• [Task description] Give back the full data, retyped precisely.

Source records: Begin

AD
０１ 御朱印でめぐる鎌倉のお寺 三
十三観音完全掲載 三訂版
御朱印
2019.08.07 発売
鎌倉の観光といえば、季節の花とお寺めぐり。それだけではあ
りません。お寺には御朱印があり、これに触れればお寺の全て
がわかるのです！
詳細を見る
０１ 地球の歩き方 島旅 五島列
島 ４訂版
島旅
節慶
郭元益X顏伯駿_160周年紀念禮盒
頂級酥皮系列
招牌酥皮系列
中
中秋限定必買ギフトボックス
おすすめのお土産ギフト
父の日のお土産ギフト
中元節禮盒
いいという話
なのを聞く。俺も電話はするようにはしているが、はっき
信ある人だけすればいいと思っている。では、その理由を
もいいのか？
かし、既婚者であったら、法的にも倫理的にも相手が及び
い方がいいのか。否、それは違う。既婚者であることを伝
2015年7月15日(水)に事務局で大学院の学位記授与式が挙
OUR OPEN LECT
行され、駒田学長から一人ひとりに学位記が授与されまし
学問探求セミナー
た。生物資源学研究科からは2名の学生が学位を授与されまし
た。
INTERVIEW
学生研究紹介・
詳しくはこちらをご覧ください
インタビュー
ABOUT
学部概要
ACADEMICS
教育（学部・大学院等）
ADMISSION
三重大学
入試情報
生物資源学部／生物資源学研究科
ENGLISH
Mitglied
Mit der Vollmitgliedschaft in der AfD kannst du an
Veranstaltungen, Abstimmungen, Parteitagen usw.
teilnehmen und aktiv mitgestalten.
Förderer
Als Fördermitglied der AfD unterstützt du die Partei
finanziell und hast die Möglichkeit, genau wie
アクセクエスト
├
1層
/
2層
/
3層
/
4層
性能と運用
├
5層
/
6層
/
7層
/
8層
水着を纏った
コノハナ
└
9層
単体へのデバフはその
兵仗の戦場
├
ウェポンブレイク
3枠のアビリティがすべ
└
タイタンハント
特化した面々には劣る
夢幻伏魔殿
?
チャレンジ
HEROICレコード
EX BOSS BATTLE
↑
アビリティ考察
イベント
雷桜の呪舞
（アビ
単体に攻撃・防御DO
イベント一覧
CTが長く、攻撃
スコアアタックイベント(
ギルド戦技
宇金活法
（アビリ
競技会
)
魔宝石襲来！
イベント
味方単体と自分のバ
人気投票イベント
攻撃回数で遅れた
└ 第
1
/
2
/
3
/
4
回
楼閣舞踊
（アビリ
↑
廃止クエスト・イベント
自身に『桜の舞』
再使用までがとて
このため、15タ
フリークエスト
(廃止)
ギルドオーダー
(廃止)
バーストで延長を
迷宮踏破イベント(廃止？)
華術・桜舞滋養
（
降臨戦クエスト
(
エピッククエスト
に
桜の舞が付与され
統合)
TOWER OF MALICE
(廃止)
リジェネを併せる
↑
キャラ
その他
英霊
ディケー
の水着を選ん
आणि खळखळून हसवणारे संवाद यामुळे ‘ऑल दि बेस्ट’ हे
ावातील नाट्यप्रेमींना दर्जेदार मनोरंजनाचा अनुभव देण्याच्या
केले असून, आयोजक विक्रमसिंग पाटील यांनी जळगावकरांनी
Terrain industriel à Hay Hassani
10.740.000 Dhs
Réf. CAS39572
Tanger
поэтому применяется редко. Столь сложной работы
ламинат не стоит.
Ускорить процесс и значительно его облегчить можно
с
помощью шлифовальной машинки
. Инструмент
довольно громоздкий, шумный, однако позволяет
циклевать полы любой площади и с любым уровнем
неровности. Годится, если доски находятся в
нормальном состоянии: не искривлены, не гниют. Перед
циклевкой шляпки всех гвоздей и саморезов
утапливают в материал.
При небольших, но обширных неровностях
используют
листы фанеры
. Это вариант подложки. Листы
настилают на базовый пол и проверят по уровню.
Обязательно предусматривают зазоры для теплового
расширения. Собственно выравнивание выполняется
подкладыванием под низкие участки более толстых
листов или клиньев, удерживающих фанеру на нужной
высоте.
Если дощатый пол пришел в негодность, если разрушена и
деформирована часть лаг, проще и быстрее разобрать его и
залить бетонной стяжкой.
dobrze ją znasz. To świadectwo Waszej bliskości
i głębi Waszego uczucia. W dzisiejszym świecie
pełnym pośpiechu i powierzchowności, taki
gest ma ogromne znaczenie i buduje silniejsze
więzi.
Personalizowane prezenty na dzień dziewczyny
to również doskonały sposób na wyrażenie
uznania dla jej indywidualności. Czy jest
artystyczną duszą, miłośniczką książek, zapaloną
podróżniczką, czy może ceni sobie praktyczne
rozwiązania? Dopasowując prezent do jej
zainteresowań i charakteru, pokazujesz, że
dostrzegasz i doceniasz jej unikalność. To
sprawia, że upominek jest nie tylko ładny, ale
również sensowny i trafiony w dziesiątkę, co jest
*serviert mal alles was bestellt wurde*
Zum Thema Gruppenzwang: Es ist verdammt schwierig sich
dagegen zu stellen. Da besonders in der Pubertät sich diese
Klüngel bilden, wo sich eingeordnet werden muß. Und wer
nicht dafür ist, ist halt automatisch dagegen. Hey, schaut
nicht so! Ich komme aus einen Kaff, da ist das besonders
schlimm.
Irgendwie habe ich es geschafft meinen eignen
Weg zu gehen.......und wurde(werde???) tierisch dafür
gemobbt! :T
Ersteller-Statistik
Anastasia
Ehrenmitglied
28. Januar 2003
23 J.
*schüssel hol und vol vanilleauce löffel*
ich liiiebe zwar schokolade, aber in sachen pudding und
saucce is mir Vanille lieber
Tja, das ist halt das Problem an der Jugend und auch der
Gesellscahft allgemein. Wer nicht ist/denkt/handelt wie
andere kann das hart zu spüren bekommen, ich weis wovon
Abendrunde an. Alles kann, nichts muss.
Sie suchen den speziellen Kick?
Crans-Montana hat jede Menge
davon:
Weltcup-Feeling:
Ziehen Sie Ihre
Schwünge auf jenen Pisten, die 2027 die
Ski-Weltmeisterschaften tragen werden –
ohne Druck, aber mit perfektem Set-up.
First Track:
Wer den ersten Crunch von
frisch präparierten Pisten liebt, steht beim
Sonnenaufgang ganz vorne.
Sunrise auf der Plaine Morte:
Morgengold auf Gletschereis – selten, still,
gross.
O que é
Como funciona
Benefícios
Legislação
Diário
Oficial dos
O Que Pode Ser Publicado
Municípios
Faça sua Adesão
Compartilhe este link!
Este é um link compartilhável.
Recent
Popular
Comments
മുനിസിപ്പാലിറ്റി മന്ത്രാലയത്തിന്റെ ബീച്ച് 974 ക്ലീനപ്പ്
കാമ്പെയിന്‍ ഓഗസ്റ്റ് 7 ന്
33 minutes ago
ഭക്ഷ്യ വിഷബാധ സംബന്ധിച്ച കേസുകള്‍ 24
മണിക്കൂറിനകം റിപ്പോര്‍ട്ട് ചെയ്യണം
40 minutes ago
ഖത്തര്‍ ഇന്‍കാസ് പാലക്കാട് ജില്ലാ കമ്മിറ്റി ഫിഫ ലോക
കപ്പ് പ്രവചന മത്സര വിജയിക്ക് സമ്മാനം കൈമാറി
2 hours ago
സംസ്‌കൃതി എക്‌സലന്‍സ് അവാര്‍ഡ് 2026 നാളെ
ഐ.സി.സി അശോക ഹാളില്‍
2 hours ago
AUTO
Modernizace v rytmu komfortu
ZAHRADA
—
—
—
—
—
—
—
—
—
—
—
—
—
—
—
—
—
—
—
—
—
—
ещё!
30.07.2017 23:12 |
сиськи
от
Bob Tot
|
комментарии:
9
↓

Source records: End

• [Answer for the task]
AD
０１ 御朱印でめぐる鎌倉のお寺 三
十三観音完全掲載 三訂版
御朱印
2019.08.07 発売
鎌倉の観光といえば、季節の花とお寺めぐり。それだけではあ
りません。お寺には御朱印があり、これに触れればお寺の全て
がわかるのです！
詳細を見る
０１ 地球の歩き方 島旅 五島列
島 ４訂版
島旅
節慶
郭元益X顏伯駿_160周年紀念禮盒
頂級酥皮系列
招牌酥皮系列
中
中秋限定必買ギフトボックス
おすすめのお土産ギフト
父の日のお土産ギフト
中元節禮盒
いいという話
なのを聞く。俺も電話はするようにはしているが、はっき
信ある人だけすればいいと思っている。では、その理由を
もいいのか？
かし、既婚者であったら、法的にも倫理的にも相手が及び
い方がいいのか。否、それは違う。既婚者であることを伝
2015年7月15日(水)に事務局で大学院の学位記授与式が挙
OUR OPEN LECT
行され、駒田学長から一人ひとりに学位記が授与されまし
学問探求セミナー
た。生物資源学研究科からは2名の学生が学位を授与されまし
た。
INTERVIEW
学生研究紹介・
詳しくはこちらをご覧ください
インタビュー
ABOUT
学部概要
ACADEMICS
教育（学部・大学院等）
ADMISSION
三重大学
入試情報
生物資源学部／生物資源学研究科
ENGLISH
Mitglied
Mit der Vollmitgliedschaft in der AfD kannst du an
Veranstaltungen, Abstimmungen, Parteitagen usw.
teilnehmen und aktiv mitgestalten.
Förderer
Als Fördermitglied der AfD unterstützt du die Partei
finanziell und hast die Möglichkeit, genau wie
アクセクエスト
├
1層
/
2層
/
3層
/
4層
性能と運用
├
5層
/
6層
/
7層
/
8層
水着を纏った
コノハナ
└
9層
単体へのデバフはその
兵仗の戦場
├
ウェポンブレイク
3枠のアビリティがすべ
└
タイタンハント
特化した面々には劣る
夢幻伏魔殿
?
チャレンジ
HEROICレコード
EX BOSS BATTLE
↑
アビリティ考察
イベント
雷桜の呪舞
（アビ
単体に攻撃・防御DO
イベント一覧
CTが長く、攻撃
スコアアタックイベント(
ギルド戦技
宇金活法
（アビリ
競技会
)
魔宝石襲来！
イベント
味方単体と自分のバ
人気投票イベント
攻撃回数で遅れた
└ 第
1
/
2
/
3
/
4
回
楼閣舞踊
（アビリ
↑
廃止クエスト・イベント
自身に『桜の舞』
再使用までがとて
このため、15タ
フリークエスト
(廃止)
ギルドオーダー
(廃止)
バーストで延長を
迷宮踏破イベント(廃止？)
華術・桜舞滋養
（
降臨戦クエスト
(
エピッククエスト
に
桜の舞が付与され
統合)
TOWER OF MALICE
(廃止)
リジェネを併せる
↑
キャラ
その他
英霊
ディケー
の水着を選ん
आणि खळखळून हसवणारे संवाद यामुळे ‘ऑल दि बेस्ट’ हे
ावातील नाट्यप्रेमींना दर्जेदार मनोरंजनाचा अनुभव देण्याच्या
केले असून, आयोजक विक्रमसिंग पाटील यांनी जळगावकरांनी
Terrain industriel à Hay Hassani
10.740.000 Dhs
Réf. CAS39572
Tanger
поэтому применяется редко. Столь сложной работы
ламинат не стоит.
Ускорить процесс и значительно его облегчить можно
с
помощью шлифовальной машинки
. Инструмент
довольно громоздкий, шумный, однако позволяет
циклевать полы любой площади и с любым уровнем
неровности. Годится, если доски находятся в
нормальном состоянии: не искривлены, не гниют. Перед
циклевкой шляпки всех гвоздей и саморезов
утапливают в материал.
При небольших, но обширных неровностях
используют
листы фанеры
. Это вариант подложки. Листы
настилают на базовый пол и проверят по уровню.
Обязательно предусматривают зазоры для теплового
расширения. Собственно выравнивание выполняется
подкладыванием под низкие участки более толстых
листов или клиньев, удерживающих фанеру на нужной
высоте.
Если дощатый пол пришел в негодность, если разрушена и
деформирована часть лаг, проще и быстрее разобрать его и
залить бетонной стяжкой.
dobrze ją znasz. To świadectwo Waszej bliskości
i głębi Waszego uczucia. W dzisiejszym świecie
pełnym pośpiechu i powierzchowności, taki
gest ma ogromne znaczenie i buduje silniejsze
więzi.
Personalizowane prezenty na dzień dziewczyny
to również doskonały sposób na wyrażenie
uznania dla jej indywidualności. Czy jest
artystyczną duszą, miłośniczką książek, zapaloną
podróżniczką, czy może ceni sobie praktyczne
rozwiązania? Dopasowując prezent do jej
zainteresowań i charakteru, pokazujesz, że
dostrzegasz i doceniasz jej unikalność. To
sprawia, że upominek jest nie tylko ładny, ale
również sensowny i trafiony w dziesiątkę, co jest
*serviert mal alles was bestellt wurde*
Zum Thema Gruppenzwang: Es ist verdammt schwierig sich
dagegen zu stellen. Da besonders in der Pubertät sich diese
Klüngel bilden, wo sich eingeordnet werden muß. Und wer
nicht dafür ist, ist halt automatisch dagegen. Hey, schaut
nicht so! Ich komme aus einen Kaff, da ist das besonders
schlimm.
Irgendwie habe ich es geschafft meinen eignen
Weg zu gehen.......und wurde(werde???) tierisch dafür
gemobbt! :T
Ersteller-Statistik
Anastasia
Ehrenmitglied
28. Januar 2003
23 J.
*schüssel hol und vol vanilleauce löffel*
ich liiiebe zwar schokolade, aber in sachen pudding und
saucce is mir Vanille lieber
Tja, das ist halt das Problem an der Jugend und auch der
Gesellscahft allgemein. Wer nicht ist/denkt/handelt wie
andere kann das hart zu spüren bekommen, ich weis wovon
Abendrunde an. Alles kann, nichts muss.
Sie suchen den speziellen Kick?
Crans-Montana hat jede Menge
davon:
Weltcup-Feeling:
Ziehen Sie Ihre
Schwünge auf jenen Pisten, die 2027 die
Ski-Weltmeisterschaften tragen werden –
ohne Druck, aber mit perfektem Set-up.
First Track:
Wer den ersten Crunch von
frisch präparierten Pisten liebt, steht beim
Sonnenaufgang ganz vorne.
Sunrise auf der Plaine Morte:
Morgengold auf Gletschereis – selten, still,
gross.
O que é
Como funciona
Benefícios
Legislação
Diário
Oficial dos
O Que Pode Ser Publicado
Municípios
Faça sua Adesão
Compartilhe este link!
Este é um link compartilhável.
Recent
Popular
Comments
മുനിസിപ്പാലിറ്റി മന്ത്രാലയത്തിന്റെ ബീച്ച് 974 ക്ലീനപ്പ്
കാമ്പെയിന്‍ ഓഗസ്റ്റ് 7 ന്
33 minutes ago
ഭക്ഷ്യ വിഷബാധ സംബന്ധിച്ച കേസുകള്‍ 24
മണിക്കൂറിനകം റിപ്പോര്‍ട്ട് ചെയ്യണം
40 minutes ago
ഖത്തര്‍ ഇന്‍കാസ് പാലക്കാട് ജില്ലാ കമ്മിറ്റി ഫിഫ ലോക
കപ്പ് പ്രവചന മത്സര വിജയിക്ക് സമ്മാനം കൈമാറി
2 hours ago
സംസ്‌കൃതി എക്‌സലന്‍സ് അവാര്‍ഡ് 2026 നാളെ
ഐ.സി.സി അശോക ഹാളില്‍
2 hours ago
AUTO
Modernizace v rytmu komfortu
ZAHRADA
—
—
—
—
—
—
—
—
—
—
—
—
—
—
—
—
—
—
—
—
—
—
ещё!
30.07.2017 23:12 |
сиськи
от
Bob Tot
|
комментарии:
9
↓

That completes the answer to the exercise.